__WORK TO BE COMPLETED__
Would you return the records below character for character, without any images?

[Stored data entries]
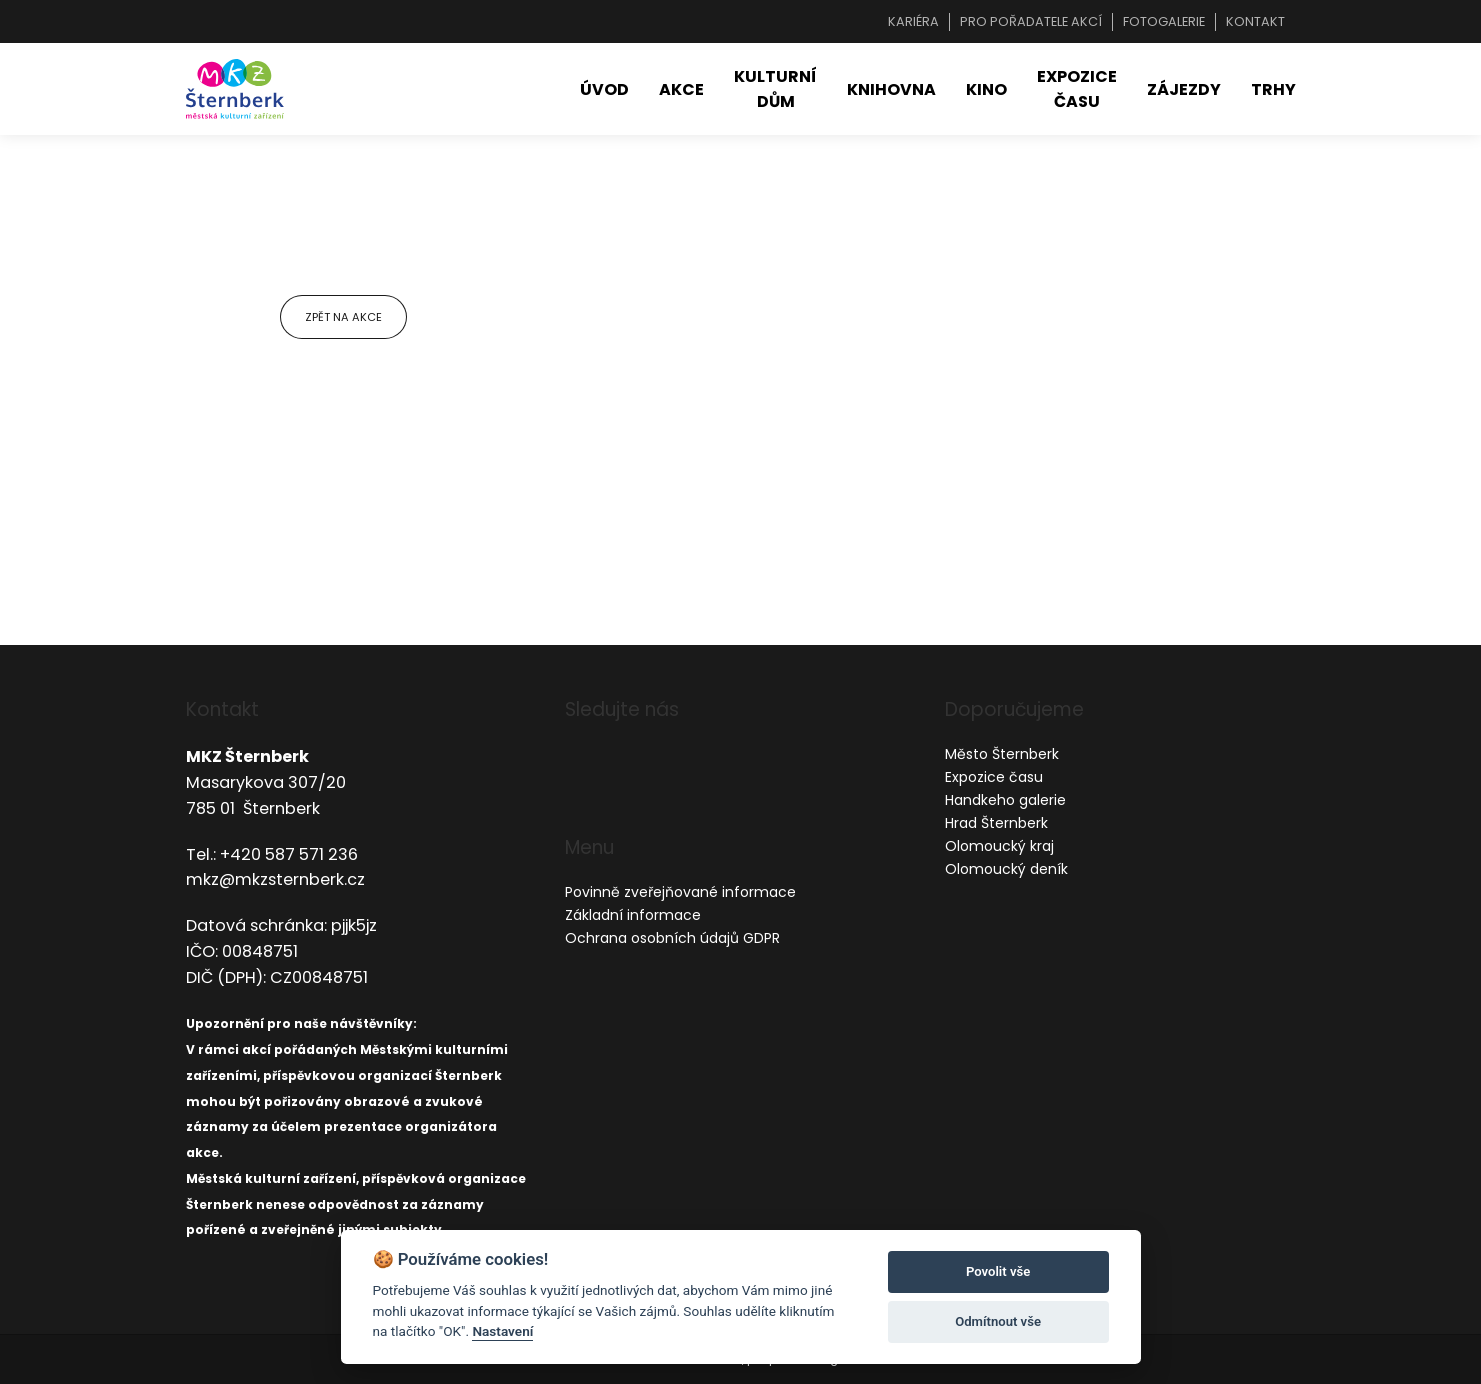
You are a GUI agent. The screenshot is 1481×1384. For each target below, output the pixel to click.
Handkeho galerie (1005, 800)
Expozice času (1077, 89)
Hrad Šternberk (996, 823)
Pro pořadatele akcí (1031, 21)
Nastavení (502, 1331)
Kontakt (1255, 21)
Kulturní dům (775, 89)
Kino (986, 89)
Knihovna (891, 89)
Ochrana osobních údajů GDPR (672, 938)
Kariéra (913, 21)
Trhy (1273, 89)
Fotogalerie (1164, 21)
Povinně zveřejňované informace (680, 892)
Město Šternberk (1002, 754)
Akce (681, 89)
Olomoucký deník (1006, 869)
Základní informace (633, 915)
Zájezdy (1184, 89)
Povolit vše (998, 1271)
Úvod (604, 89)
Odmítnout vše (998, 1321)
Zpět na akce (343, 317)
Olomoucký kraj (999, 846)
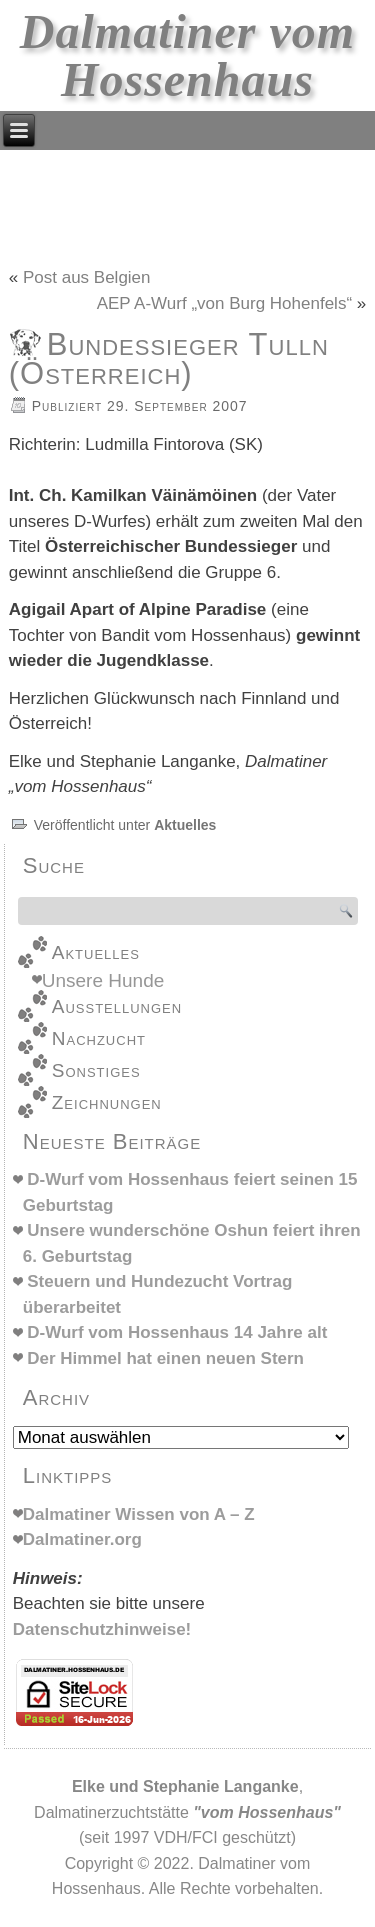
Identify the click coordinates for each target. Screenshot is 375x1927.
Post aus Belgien (87, 277)
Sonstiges (96, 1070)
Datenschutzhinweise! (102, 1629)
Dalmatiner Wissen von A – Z (139, 1514)
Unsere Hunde (103, 980)
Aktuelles (185, 825)
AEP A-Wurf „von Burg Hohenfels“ (224, 303)
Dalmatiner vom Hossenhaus (187, 55)
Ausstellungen (117, 1006)
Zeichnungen (107, 1102)
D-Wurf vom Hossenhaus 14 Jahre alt (177, 1332)
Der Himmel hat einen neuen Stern (165, 1358)
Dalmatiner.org (82, 1539)
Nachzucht (99, 1038)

__RESPONSE__
You are a GUI agent. The screenshot is 1481×1384. For each target below, output the pixel to click.
Handkeho galerie (1005, 800)
Expozice času (1077, 89)
Hrad Šternberk (996, 823)
Pro pořadatele akcí (1031, 21)
Nastavení (502, 1331)
Kontakt (1255, 21)
Kulturní dům (775, 89)
Kino (986, 89)
Knihovna (891, 89)
Ochrana osobních údajů GDPR (672, 938)
Kariéra (913, 21)
Trhy (1273, 89)
Fotogalerie (1164, 21)
Povinně zveřejňované informace (680, 892)
Město Šternberk (1002, 754)
Akce (681, 89)
Olomoucký deník (1006, 869)
Základní informace (633, 915)
Zájezdy (1184, 89)
Povolit vše (998, 1271)
Úvod (604, 89)
Odmítnout vše (998, 1321)
Zpět na akce (343, 317)
Olomoucký kraj (999, 846)
Identify the click coordinates for each target. Screenshot is 375x1927.
Post aus Belgien (87, 277)
Sonstiges (96, 1070)
Datenschutzhinweise! (102, 1629)
Dalmatiner Wissen von A – Z (139, 1514)
Unsere Hunde (103, 980)
Aktuelles (185, 825)
AEP A-Wurf „von Burg Hohenfels“ (224, 303)
Dalmatiner vom Hossenhaus (187, 55)
Ausstellungen (117, 1006)
Zeichnungen (107, 1102)
D-Wurf vom Hossenhaus 14 Jahre alt (177, 1332)
Der Himmel hat einen neuen Stern (165, 1358)
Dalmatiner.org (82, 1539)
Nachzucht (99, 1038)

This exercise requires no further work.